Pour la première fois, on dit la messe dans le salon, garni de fougères, d’épines-vinettes et de branchages de toute sorte, arrachés aux fourrés de la baie de l’Isthme.

A une heure de l’après-midi, le commandant nous fait une agréable surprise : « Qu’on soit paré à mouiller ! » — Ceci nous annonce quatre ou cinq heures de promenade, de chasse, d’escalades, sans compter le principal attrait de ces courses en pays perdu…, l’imprévu ! La Junon range d’assez près la terre que nous avons à notre gauche, puis vient en grand sur tribord, stoppe et entre doucement dans un bassin fermé par de ravissantes petites îles couvertes d’arbres. « Tribord, mouillez ! » La lourde chaîne file bruyamment dans les écubiers. Nous sommes dans la baie de Puerto-Bueno.

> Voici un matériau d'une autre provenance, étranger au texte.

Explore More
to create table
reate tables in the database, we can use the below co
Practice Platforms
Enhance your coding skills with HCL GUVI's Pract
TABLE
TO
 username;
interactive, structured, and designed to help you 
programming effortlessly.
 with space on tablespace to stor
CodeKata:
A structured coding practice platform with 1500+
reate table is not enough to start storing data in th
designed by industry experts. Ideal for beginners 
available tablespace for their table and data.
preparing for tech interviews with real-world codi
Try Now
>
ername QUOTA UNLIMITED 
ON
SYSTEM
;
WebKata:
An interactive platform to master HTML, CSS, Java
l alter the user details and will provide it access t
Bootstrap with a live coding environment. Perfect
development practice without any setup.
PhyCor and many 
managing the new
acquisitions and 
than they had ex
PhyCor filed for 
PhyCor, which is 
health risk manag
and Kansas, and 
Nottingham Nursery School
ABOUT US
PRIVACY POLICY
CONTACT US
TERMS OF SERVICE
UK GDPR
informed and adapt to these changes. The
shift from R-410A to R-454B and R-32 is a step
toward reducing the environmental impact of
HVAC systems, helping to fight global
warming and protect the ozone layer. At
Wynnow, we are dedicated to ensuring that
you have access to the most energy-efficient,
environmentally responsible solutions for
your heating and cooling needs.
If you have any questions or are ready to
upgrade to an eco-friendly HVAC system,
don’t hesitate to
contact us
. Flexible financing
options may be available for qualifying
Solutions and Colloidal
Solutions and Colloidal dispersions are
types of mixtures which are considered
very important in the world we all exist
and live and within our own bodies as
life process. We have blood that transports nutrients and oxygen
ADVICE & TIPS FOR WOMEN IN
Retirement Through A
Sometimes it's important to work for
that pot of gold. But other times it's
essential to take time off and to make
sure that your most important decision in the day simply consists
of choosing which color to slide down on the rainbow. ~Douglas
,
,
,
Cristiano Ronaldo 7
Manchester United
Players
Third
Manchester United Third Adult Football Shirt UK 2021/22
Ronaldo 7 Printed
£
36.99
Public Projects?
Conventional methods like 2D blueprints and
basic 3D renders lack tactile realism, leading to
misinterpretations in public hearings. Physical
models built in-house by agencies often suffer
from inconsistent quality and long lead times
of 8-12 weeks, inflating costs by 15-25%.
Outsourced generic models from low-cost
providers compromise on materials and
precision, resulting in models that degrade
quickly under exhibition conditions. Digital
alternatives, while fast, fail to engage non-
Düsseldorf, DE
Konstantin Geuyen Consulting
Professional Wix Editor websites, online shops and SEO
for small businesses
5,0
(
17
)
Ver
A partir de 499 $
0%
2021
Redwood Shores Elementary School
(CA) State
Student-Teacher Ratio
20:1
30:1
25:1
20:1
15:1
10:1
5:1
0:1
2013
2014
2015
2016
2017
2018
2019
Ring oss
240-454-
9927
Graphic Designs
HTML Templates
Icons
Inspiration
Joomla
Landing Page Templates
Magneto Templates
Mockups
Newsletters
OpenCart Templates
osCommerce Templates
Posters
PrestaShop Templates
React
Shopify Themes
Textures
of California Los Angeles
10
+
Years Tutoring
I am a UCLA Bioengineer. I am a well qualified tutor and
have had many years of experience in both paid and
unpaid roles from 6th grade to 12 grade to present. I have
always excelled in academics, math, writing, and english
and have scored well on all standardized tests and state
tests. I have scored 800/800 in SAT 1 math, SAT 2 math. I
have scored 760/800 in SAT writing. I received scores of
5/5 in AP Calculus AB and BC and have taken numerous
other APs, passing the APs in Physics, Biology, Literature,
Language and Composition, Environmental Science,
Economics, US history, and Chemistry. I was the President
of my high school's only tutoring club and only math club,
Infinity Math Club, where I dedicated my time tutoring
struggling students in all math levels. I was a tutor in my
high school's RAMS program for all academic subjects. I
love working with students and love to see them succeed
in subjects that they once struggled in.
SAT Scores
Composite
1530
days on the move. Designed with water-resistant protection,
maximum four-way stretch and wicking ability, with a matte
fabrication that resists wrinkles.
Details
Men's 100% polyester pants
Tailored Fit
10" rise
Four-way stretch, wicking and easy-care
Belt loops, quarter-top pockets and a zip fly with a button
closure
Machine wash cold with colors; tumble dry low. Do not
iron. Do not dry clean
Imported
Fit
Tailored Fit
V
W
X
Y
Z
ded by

On ne pouvait choisir meilleur mouillage ni plus joli endroit. Pendant qu’on amène les embarcations, nous allons nous équiper. Arrivés à terre, chacun poursuit sa route à sa guise ; le commandant fait des sondages ; M. Collot, accompagné de deux amateurs d’histoire naturelle, va augmenter ses collections. Celui-ci, aux pieds agiles, a déjà commencé l’ascension du plus haut pic, et celui-là, qui espère rencontrer des indigènes, se charge, outre un arsenal complet, d’un grand sac de tabac et de bibelots qu’il compte échanger avantageusement. Le plus grand nombre est en quête de gibier, et tout ce qui sait tenir un crayon a dans la poche un album, petit ou grand.

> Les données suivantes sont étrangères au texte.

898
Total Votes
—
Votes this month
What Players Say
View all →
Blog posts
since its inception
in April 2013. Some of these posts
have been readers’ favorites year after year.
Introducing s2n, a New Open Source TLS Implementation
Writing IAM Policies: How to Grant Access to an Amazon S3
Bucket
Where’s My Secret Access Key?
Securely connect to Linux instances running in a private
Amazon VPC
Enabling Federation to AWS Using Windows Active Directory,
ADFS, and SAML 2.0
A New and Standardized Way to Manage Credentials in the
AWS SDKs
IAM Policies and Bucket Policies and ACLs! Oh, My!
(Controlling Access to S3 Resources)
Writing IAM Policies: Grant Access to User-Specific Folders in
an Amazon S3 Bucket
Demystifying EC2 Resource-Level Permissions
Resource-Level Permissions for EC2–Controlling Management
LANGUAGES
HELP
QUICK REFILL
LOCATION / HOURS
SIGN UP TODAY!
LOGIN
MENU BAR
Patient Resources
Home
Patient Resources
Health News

Bref, armés jusqu’aux dents et vêtus comme des contrebandiers, ayant plutôt l’air de conquérants que de touristes, nous disparaissons tous dans la forêt vierge.

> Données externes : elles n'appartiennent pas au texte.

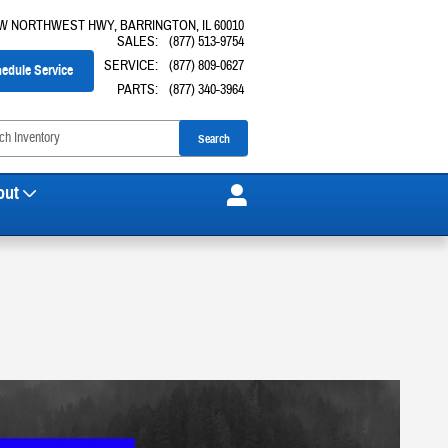
 W NORTHWEST HWY
BARRINGTON
,
IL
60010
SALES
:
(877) 513-9754
SERVICE
:
(877) 809-0627
edule Service
PARTS
:
(877) 340-3964
Search
out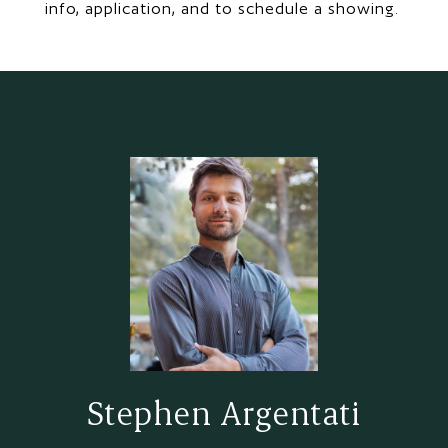
info, application, and to schedule a showing.
Stephen Argentati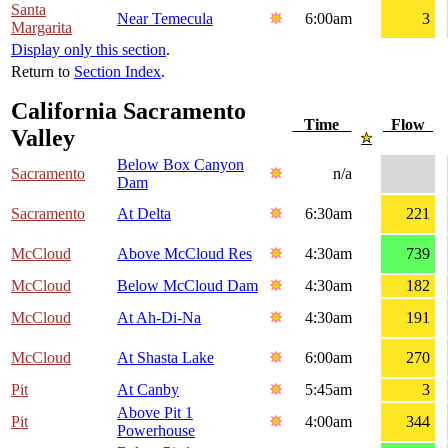
Santa
Near Temecula
6:00am
3
Margarita
Display only this section
.
Return to
Section Index
.
California Sacramento
Time
Flow
Valley
Below Box Canyon
Sacramento
n/a
Dam
Sacramento
At Delta
6:30am
221
McCloud
Above McCloud Res
4:30am
739
McCloud
Below McCloud Dam
4:30am
182
McCloud
At Ah-Di-Na
4:30am
191
McCloud
At Shasta Lake
6:00am
270
Pit
At Canby
5:45am
3
Above Pit 1
Pit
4:00am
344
Powerhouse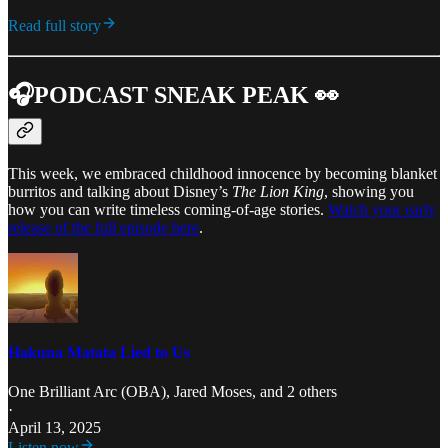
Read full story
🎧PODCAST SNEAK PEAK 👀
This week, we embraced childhood innocence by becoming blanket
burritos and talking about Disney’s
The Lion King
, showing you
how you can write timeless coming-of-age stories.
Watch your early
release of the full episode here
.
Hakuna Matata Lied to Us
One Brilliant Arc (OBA)
,
Jared Moses
, and 2 others
·
April 13, 2025
Listen now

Avec mon compagnon Jules C…, je me fraye difficilement un passage à travers des bois peu élevés, mais très touffus de hêtres, de bouleaux et de frênes. Nous rencontrons aussi des houx, des bruyères très hautes, d’énormes fougères et une grande variété d’arbres et d’arbustes dont les noms nous sont inconnus.